PROBLEM TO WORK ON ▸
This exercise asks for every line of the material that includes the word "energy".

□ □ □ □ □ □ □

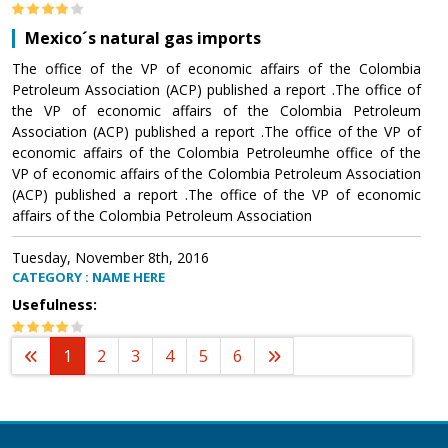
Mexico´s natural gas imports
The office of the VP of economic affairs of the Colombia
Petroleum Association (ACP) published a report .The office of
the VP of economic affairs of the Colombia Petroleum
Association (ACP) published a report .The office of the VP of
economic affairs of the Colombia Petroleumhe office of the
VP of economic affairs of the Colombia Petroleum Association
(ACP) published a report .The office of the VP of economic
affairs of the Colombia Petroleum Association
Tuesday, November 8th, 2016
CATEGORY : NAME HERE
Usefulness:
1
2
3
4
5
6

□ □ □ □ □ □ □

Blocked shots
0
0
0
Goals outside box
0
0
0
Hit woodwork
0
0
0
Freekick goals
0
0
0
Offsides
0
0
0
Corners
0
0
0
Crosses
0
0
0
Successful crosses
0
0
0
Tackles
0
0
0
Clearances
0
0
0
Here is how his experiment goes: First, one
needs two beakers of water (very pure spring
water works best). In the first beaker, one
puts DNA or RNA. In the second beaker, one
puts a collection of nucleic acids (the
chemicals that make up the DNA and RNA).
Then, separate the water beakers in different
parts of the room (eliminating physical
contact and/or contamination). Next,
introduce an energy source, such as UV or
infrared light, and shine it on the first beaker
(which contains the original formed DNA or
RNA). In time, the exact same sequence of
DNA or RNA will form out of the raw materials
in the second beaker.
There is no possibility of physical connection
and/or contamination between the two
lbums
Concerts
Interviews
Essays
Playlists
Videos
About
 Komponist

□ □ □ □ □ □ □

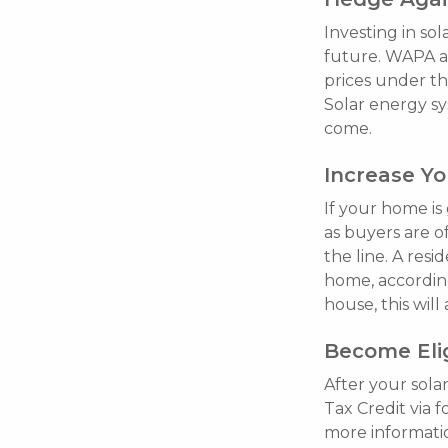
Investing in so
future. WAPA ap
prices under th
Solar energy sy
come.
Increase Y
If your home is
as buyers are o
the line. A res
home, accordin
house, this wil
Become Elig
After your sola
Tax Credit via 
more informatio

□ □ □ □ □ □ □

EXERCISE OUTPUT ▸
introduce an energy source, such as UV or
Solar energy sy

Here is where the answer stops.